Commentary

Deworming campaigns target soil-transmitted helminths (STH) including the roundworm Ascaris lumbricoides, the hookworm Ancylostoma duodenale, and the whipworm Trichuris trichirua. In Nepal, the prevalence of STH infections ranges from 3.3 to 51.5%, and they manifest with morbidities such as delayed physical and mental development, anemia, and protein-energy malnutrition, which can significantly affect developing children [1]. Lymphatic filariasis (LF), another major public health concern, is a vector-borne disease mainly caused by Wuchereria bancrofti and transmitted by Culex mosquitoes. Nepal sees an average LF prevalence of 13%, with associated complications such as filarial hydrocele, scrotal elephantiasis, and lymphorenal fistula, all of which contribute to disability and social isolation [2].

It naturally followed that Nepal adopted a nationwide “Vitamin A Plus” capsule distribution campaign to target STH, designed with the administration of vitamin A alongside a single dose of albendazole (ALB) every 6 months to deworm children aged 6 to 59 months. The program started in the 1990s and eventually expanded to the entire nation in 2004 [1]. To address LF, a mass drug administration (MDA) regimen comprising diethylcarbamazine (DEC) and a single dose of ALB was implemented in all of Nepal’s endemic districts. The LF MDA program started in the Parsa district in 2003, reached a national scale in 2013, and has since seen the administration of over 100 million doses of DEC and ALB [2].

Despite the success of the aforementioned programs, they were never designed to target cysticercosis, a parasitic infection with a predilection for the nervous system caused by ingestion of Taenia solium eggs shed in the faeces of a human tapeworm carrier. Cysticercosis is endemic in Nepal, which holds a taeniasis prevalence of 43% in its central region and 10–50% across the different ethnic groups including the Magars, Sarkies, Darai, and Bhote [3]. Injudicious use of antihelmintics can be potentially detrimental in such places [4]. A single dose of ALB can render asymptomatic cysticercosis carriers symptomatic via latent cyst degeneration and perilesional inflammation. This can manifest as epilepsy, headache, vision loss, encephalopathy, or vascular events [5]. In a case series review examining five asymptomatic NCC patients who began experiencing neurologic symptoms after ALB use, four of them suffered seizures and one died from meningoencephalitis [6]. Although the exact prevalence of neurologic manifestations in such asymptomatic carriers is not known, adverse effects have been reported in the literature [5, 6].

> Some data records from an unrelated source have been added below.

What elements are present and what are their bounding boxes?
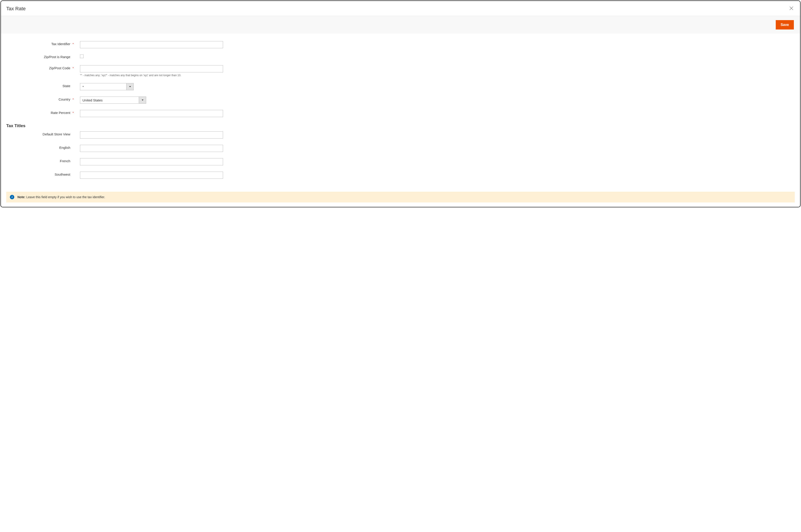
- zip-code-help: '*' - matches any; 'xyz*' - matches any …: [80, 74, 223, 77]
- field-title-french: French *: [6, 158, 795, 165]
- info-icon: i: [10, 195, 14, 199]
- modal-title: Tax Rate: [6, 6, 26, 12]
- label-zip-code: Zip/Post Code *: [6, 65, 80, 70]
- label-southwest: Southwest *: [6, 172, 80, 176]
- state-select[interactable]: *: [80, 83, 134, 90]
- tax-rate-modal: Tax Rate Save Tax Identifier * Zi: [0, 0, 801, 207]
- required-mark: *: [73, 111, 74, 115]
- country-select-value: United States: [80, 97, 139, 103]
- title-french-input[interactable]: [80, 158, 223, 165]
- label-text: Southwest: [55, 172, 70, 176]
- rate-percent-input[interactable]: [80, 110, 223, 117]
- note-text: Leave this field empty if you wish to us…: [26, 195, 105, 199]
- label-text: Tax Identifier: [51, 42, 70, 46]
- label-rate-percent: Rate Percent *: [6, 110, 80, 115]
- title-southwest-input[interactable]: [80, 172, 223, 179]
- note-prefix: Note:: [17, 195, 25, 199]
- zip-is-range-checkbox[interactable]: [80, 55, 83, 58]
- label-text: French: [60, 159, 70, 163]
- svg-marker-2: [129, 86, 131, 87]
- field-title-southwest: Southwest *: [6, 172, 795, 179]
- required-mark: *: [73, 42, 74, 46]
- label-text: Country: [59, 97, 70, 101]
- modal-header: Tax Rate: [1, 1, 800, 16]
- form-content: Tax Identifier * Zip/Post is Range * Zip…: [1, 34, 800, 189]
- label-text: Zip/Post is Range: [44, 55, 70, 59]
- label-country: Country *: [6, 96, 80, 101]
- label-state: State *: [6, 83, 80, 88]
- field-zip-code: Zip/Post Code * '*' - matches any; 'xyz*…: [6, 65, 795, 77]
- note-bar: i Note: Leave this field empty if you wi…: [6, 192, 795, 203]
- tax-titles-heading: Tax Titles: [6, 124, 795, 128]
- tax-identifier-input[interactable]: [80, 41, 223, 48]
- zip-code-input[interactable]: [80, 65, 223, 72]
- label-text: English: [59, 146, 70, 150]
- field-tax-identifier: Tax Identifier *: [6, 41, 795, 48]
- label-text: State: [62, 84, 70, 88]
- label-french: French *: [6, 158, 80, 163]
- chevron-down-icon: [139, 97, 146, 103]
- label-tax-identifier: Tax Identifier *: [6, 41, 80, 46]
- field-zip-is-range: Zip/Post is Range *: [6, 55, 795, 59]
- title-default-store-view-input[interactable]: [80, 131, 223, 138]
- label-text: Zip/Post Code: [49, 66, 70, 70]
- close-icon: [789, 6, 794, 12]
- label-english: English *: [6, 145, 80, 150]
- field-title-default-store-view: Default Store View *: [6, 131, 795, 138]
- country-select[interactable]: United States: [80, 96, 146, 104]
- field-rate-percent: Rate Percent *: [6, 110, 795, 117]
- action-bar: Save: [1, 16, 800, 34]
- field-state: State * *: [6, 83, 795, 90]
- field-title-english: English *: [6, 145, 795, 152]
- close-button[interactable]: [788, 5, 795, 12]
- label-text: Default Store View: [43, 132, 70, 136]
- svg-marker-3: [142, 100, 144, 101]
- state-select-value: *: [80, 83, 126, 90]
- label-zip-is-range: Zip/Post is Range *: [6, 55, 80, 59]
- chevron-down-icon: [126, 83, 133, 90]
- required-mark: *: [73, 98, 74, 101]
- field-country: Country * United States: [6, 96, 795, 104]
- required-mark: *: [73, 66, 74, 70]
- label-text: Rate Percent: [51, 111, 70, 115]
- title-english-input[interactable]: [80, 145, 223, 152]
- save-button[interactable]: Save: [776, 20, 794, 30]
- label-default-store-view: Default Store View *: [6, 131, 80, 136]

We offer two possible solutions to address this issue. Firstly, point-of-care diagnostic tools that detect parasite-related antigen or antibody in serum can be used to diagnose NCC and/or taeniasis in all individuals participating in MDA [7]. If the serology is positive, the patient should be referred to a tertiary care centre for appropriate evaluation and management. As in the usual treatment of NCC, ALB will have to be administered concomitantly with high-dose steroids to control paradoxical aggravations of inflammation with standby anti-epileptics in the event of seizures [5]. If the test is negative, however, standard MDA should be administered. Considering the current primary healthcare set-up in Nepal and the possibility of leveraging on facilities and centers already used for MDA, the use of such diagnostic tools is feasible and assimilable. Despite this, practical barriers including the cost of screening, social attitudes towards screening, and the distribution of healthcare centers across the country may affect the seamless incorporation of diagnostic tools in such campaigns.

Secondly, alternative drug regimens excluding the use of ALB can be employed. For the roundworm, hookworm, and whipworm, the non-azole Tribendimidine (TRB) has similar egg-reduction rates (ERR) compared to ALB and has demonstrated an excellent safety profile. Deworming campaigns utilizing TRB can potentially treat STH as effectively without the side effect of treating cysticercosis [8]. For LF, a DEC-only regimen is a good alternative to the current collateral use with ALB as effected in Nepal. The scientific efficacy of DEC-fortified salt is well-established and pilot studies from Brazil, Haiti, India, and Tanzania have all shown that DEC-fortified salt reduces microfilaremia [9]. China, which once had the largest number of LF patients, safely and successfully employed DEC-fortified table salt and DEC-only MDA in achieving effective elimination of LF, proving its efficacy as a single agent [10]. One potential downside is the fact that a single-drug regimen would require an increased number of rounds of MDA to achieve eradication, as evidenced in modelling studies [11]. Additionally, factors such as cost, safety profile, and local perspectives toward the alternative need to be explored and analyzed prior to the implementation of such schemes on a national scale.

Conclusion

Consideration of alternative regimens with appropriate use of point of care diagnostic tests can potentially reduce the side effects of ALB-based MDA in cysticercosis-endemic regions such as Nepal. We believe MDA should be a means of delivering safe and efficacious treatment. More research is warranted to define the scale and severity of the above problem and to guide the re-designing of current MDA regimens in Nepal.